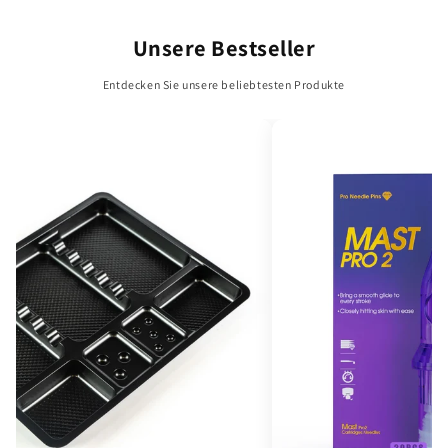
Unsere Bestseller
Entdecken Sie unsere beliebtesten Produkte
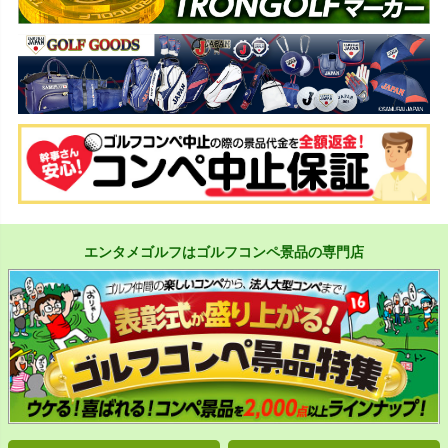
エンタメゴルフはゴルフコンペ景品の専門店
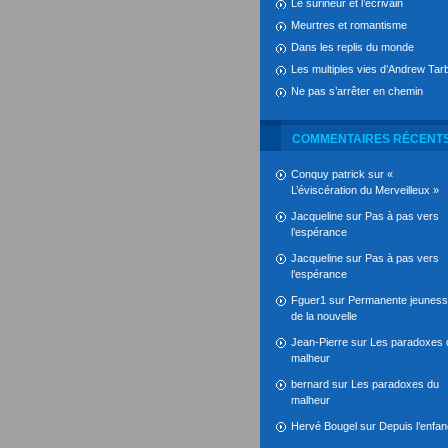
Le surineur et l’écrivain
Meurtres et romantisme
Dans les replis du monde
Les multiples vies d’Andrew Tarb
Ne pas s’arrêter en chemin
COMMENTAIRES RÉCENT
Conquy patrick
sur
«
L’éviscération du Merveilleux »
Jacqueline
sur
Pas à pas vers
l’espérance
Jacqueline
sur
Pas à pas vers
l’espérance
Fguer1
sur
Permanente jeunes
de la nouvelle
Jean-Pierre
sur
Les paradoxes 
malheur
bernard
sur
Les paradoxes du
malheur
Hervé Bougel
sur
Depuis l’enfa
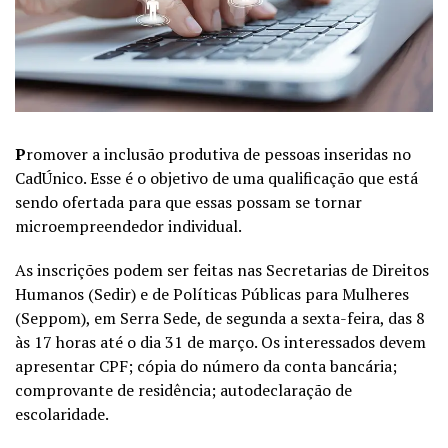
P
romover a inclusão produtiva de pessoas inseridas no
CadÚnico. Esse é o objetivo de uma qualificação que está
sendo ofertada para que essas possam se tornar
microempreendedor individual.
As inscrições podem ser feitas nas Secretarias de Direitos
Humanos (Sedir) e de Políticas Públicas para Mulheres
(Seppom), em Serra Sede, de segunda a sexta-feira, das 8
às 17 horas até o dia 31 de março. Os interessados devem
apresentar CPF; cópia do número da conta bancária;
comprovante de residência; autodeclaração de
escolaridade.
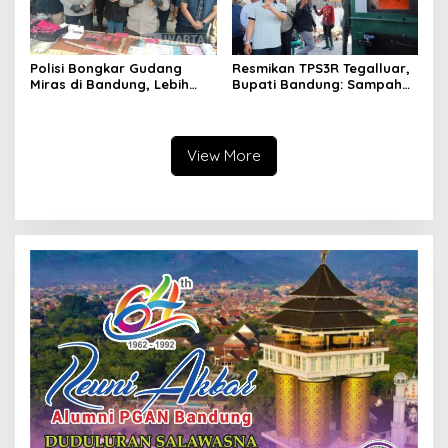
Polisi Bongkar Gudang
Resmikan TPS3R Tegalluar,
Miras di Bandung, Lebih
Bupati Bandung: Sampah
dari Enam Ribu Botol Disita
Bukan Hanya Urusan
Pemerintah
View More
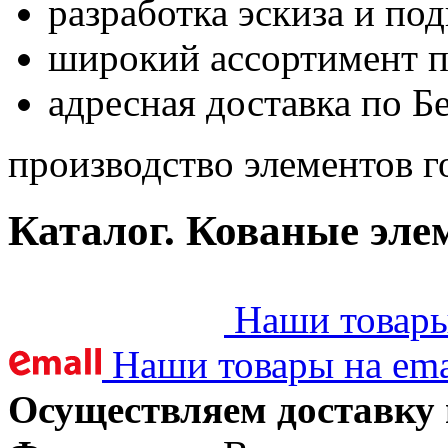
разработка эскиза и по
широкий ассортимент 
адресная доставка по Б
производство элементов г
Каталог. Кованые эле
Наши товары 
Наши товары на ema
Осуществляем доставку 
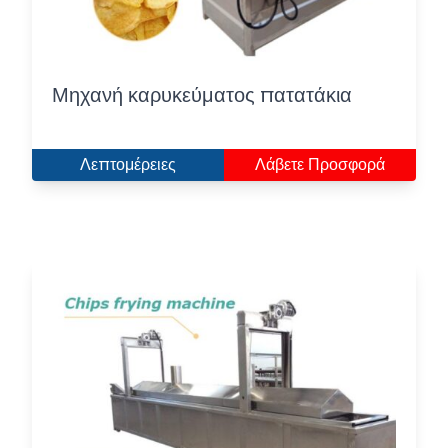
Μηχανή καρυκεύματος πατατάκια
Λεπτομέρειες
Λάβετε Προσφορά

WHAT YOU SHOULD DO :: The whole of the data needs to be copied word for word, though not its pictures.

OUTPUT OF THE TASK ::
Unsere Bestseller
Entdecken Sie unsere beliebtesten Produkte
エンタメゴルフはゴルフコンペ景品の専門店
Le surineur et l’écrivain
Meurtres et romantisme
Dans les replis du monde
Les multiples vies d’Andrew Tarb
Ne pas s’arrêter en chemin
COMMENTAIRES RÉCENT
Conquy patrick
sur
«
L’éviscération du Merveilleux »
Jacqueline
sur
Pas à pas vers
l’espérance
Jacqueline
sur
Pas à pas vers
l’espérance
Fguer1
sur
Permanente jeunes
de la nouvelle
Jean-Pierre
sur
Les paradoxes 
malheur
bernard
sur
Les paradoxes du
malheur
Hervé Bougel
sur
Depuis l’enfa
P
romover a inclusão produtiva de pessoas inseridas no
CadÚnico. Esse é o objetivo de uma qualificação que está
sendo ofertada para que essas possam se tornar
microempreendedor individual.
As inscrições podem ser feitas nas Secretarias de Direitos
Humanos (Sedir) e de Políticas Públicas para Mulheres
(Seppom), em Serra Sede, de segunda a sexta-feira, das 8
às 17 horas até o dia 31 de março. Os interessados devem
apresentar CPF; cópia do número da conta bancária;
comprovante de residência; autodeclaração de
escolaridade.
Polisi Bongkar Gudang
Resmikan TPS3R Tegalluar,
Miras di Bandung, Lebih
Bupati Bandung: Sampah
dari Enam Ribu Botol Disita
Bukan Hanya Urusan
Pemerintah
View More
разработка эскиза и по
широкий ассортимент 
адресная доставка по Б
производство элементов г
Каталог. Кованые эле
Наши товары 
Наши товары на ema
Осуществляем доставку 
Μηχανή καρυκεύματος πατατάκια
Λεπτομέρειες
Λάβετε Προσφορά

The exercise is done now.